翌朝目覚めると、またクローゼットの中だった。
「クリスティアーヌ様、起きていらっしゃいますか?」
扉を叩くマディソンの声が聞こえて、慌ててクローゼットから出る。
「どうなさいましたか?」
ガタガタとクローゼットを開ける音が聞こえたのか、マディソンが血相を変えて扉を開けた。
「おはよう」
間一髪、マディソンが入ってくるのとクローゼットの前で立ち上がるのが同時だった。
「何をされているのですか?」
「え、えっと今日は何を着ようかな…と」
「まあ、珍しい。いつも何を着るかあまり興味がございませんのに」
「……たまにはね」
「そうですね。今日はこのあたりなどいかがですか?」
そう言ってマディソンが取り出したのは紺に金の刺繍が入ったワンピースだった。
「旦那様はもう起きていらっしゃるの?それともまた書斎で徹夜を?」
「一度お休みになられたようですが、朝早くにまた書斎へ………クリスティアーヌ様こそ、きちんとお休みになられました?」
マディソンに訊ねられどきりとした。
「ちゃんと寝たわよ」
確かに寝台で寝ていた筈なのに、目が覚めたらクローゼットだった。はっきりどれ程寝たか覚えていない。
「そうですか……痣、昨日より濃くなりましたね」
着替えの途中でマディソンが腕を見て言う。
「誰にも言っていないわよね。特に旦那様には言わないで……」
昨日は結局色々ありすぎて、彼に痣のことを言う機会を逃した。
「言っておりません……ですが、あの痣……大きさから見て男性の……夜会で何かあったのでは」
「お願いマディソン……何も訊かないで。この痣もその内消えるから心配しないで」
頑なに何も言わない私にマディソンもそれ以上追及するのを諦め、残りの仕度を終えた。
初めてクローゼットで目覚めたのは夜会の夜だった。
そして夕べもクローゼットで目覚めた。
叔父との対面が引き金を引いたのは確かだ。
そしてもうひとつの不安。
ルイスレーン様のことをよく知らなかった時も、実際会ったらどんな人なのだろうかという不安はあった。でもそれはどこか人見知りのようなものだった。人と初めて会う時はいつも緊張する。それが気に入られたいと思う相手なら尚更だ。
ルイスレーン様と会ってみて、見かけは思った以上に素敵な人だった。
貴族としての教育の賜物か身のこなしも優雅で、軍人らしくきびきびとしている。
何より優しい。表情は少しわかりにくいが、時折見せる柔らかい眼差しにどきりとする。
クリスティアーヌとして生活し、彼の妻であることが幸運に思える。彼にエスコートされて側にあることがとても特別な存在になった気持ちにさせてくれる。
それ故に、この状態が崩れた時のことを思うと不安で仕方ない。
ここでは皆がよくしてくれる。ルイスレーン様とも思ってた以上にうまくいっていると思うのは私の思い違いだろうか。とにかくここは居心地が良すぎて、この場所を失ったら私は生きていけるのだろうか。自分の中で極上の味を知ってしまえば、もうそれ以外のものは色褪せ、味気無いものになってしまう。

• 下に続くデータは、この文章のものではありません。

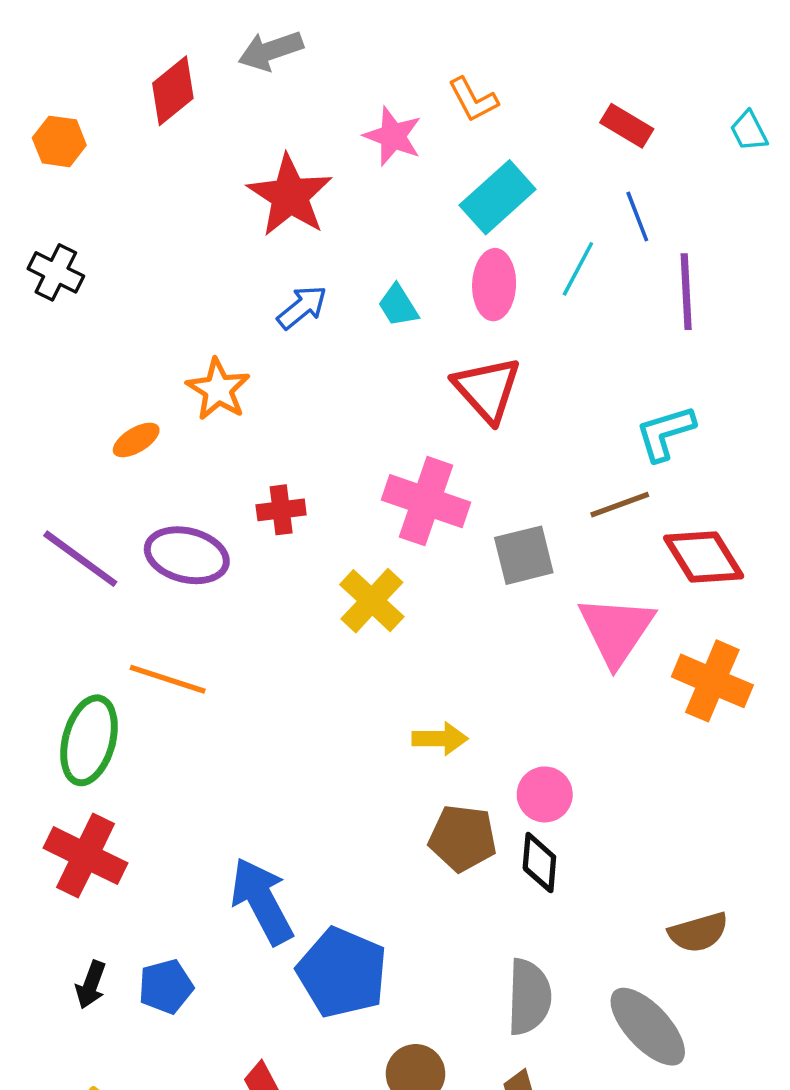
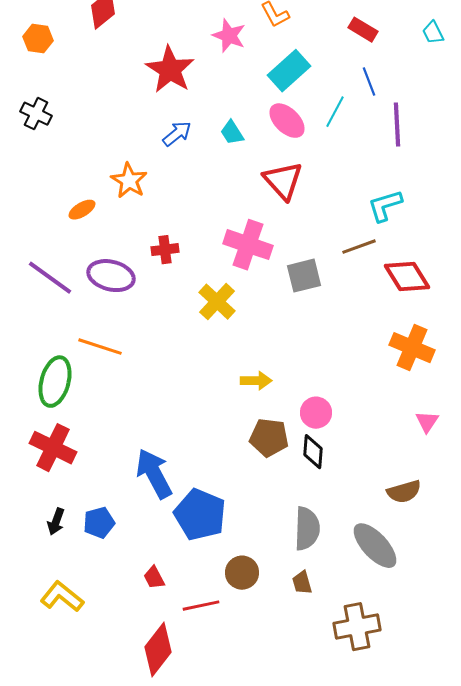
pink ellipse: (494, 285) -> (287, 121), turned -48
pink triangle: (616, 630) -> (427, 422), moved, size x0.5

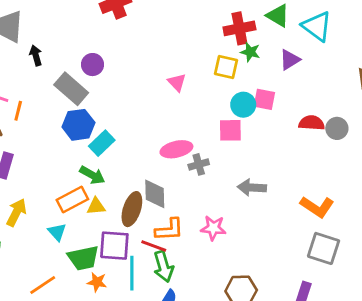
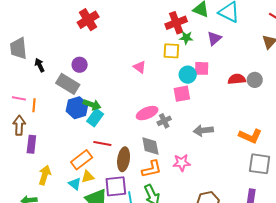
green arrow: (92, 175) -> (92, 105), moved
gray diamond: (155, 194) -> (150, 146), moved
yellow triangle: (96, 206) -> (88, 177), moved
red line: (154, 246) -> (102, 144), moved

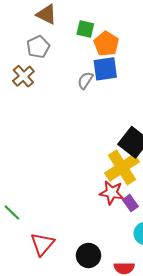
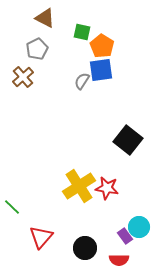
yellow cross: (122, 167) -> (79, 186), moved
purple rectangle: (130, 203) -> (125, 236), moved

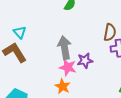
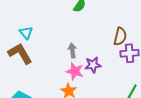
gray arrow: (65, 48) -> (72, 50), size x0.6

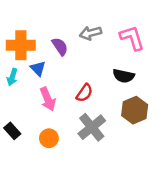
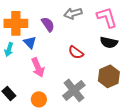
black semicircle: (124, 76) -> (109, 42), moved
red semicircle: (84, 93) -> (76, 52), moved, turned 91

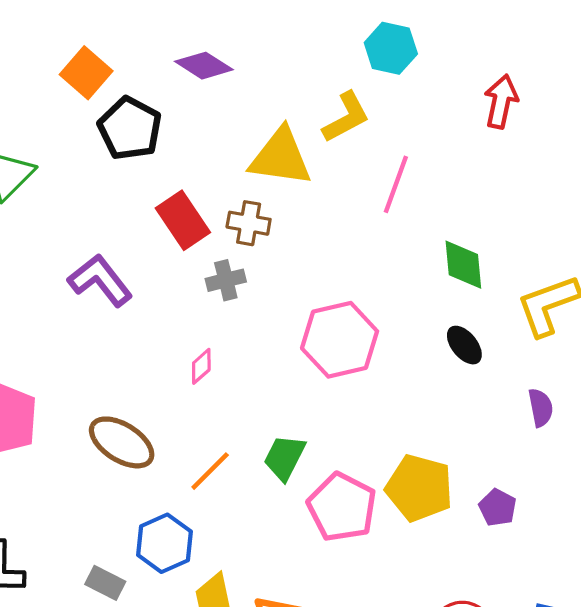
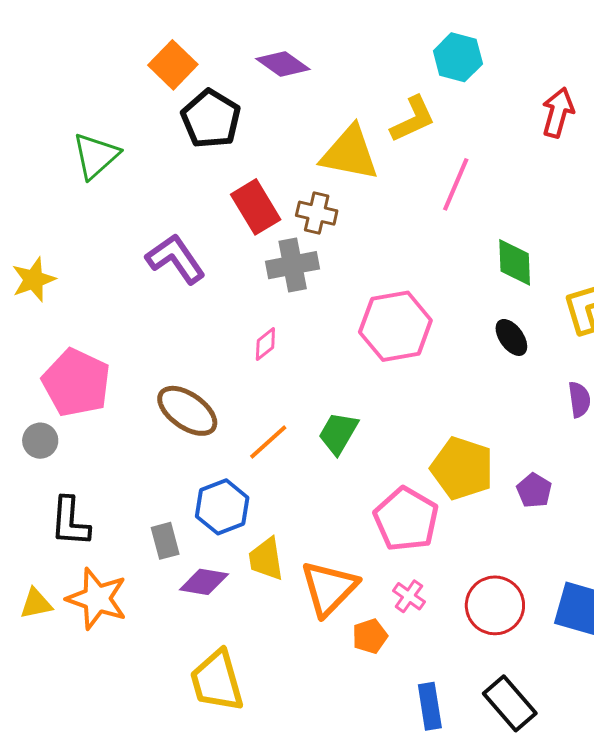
gray cross: (226, 280) -> (293, 265), size x1.4
pink pentagon: (342, 507) -> (406, 519), moved
gray rectangle: (105, 583) -> (165, 541), turned 45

もし、彼に見捨てられたら?経験からつい悪い方へと考えてしまう。夫だと思っていた人には実は他に女性がいて、しかも自分は二番手。それどころか最初から相手にもされていなかった。
そんなことが二度も起こるとは限らないが、ルイスレーン様が本当のところ私……クリスティアーヌをどう思っているのかわからないことには、この不安は拭えない。
朝食のために階下へ降りたところでルイスレーン様と出くわした。
「おはよう」
「おはようございます」
シャツの上にジャケットを羽織り、手袋を手に嵌めている。階級章が付いているのは軍服?背が高くて体格もがっしりしていて、制服萌えでなくても見惚れてしまう。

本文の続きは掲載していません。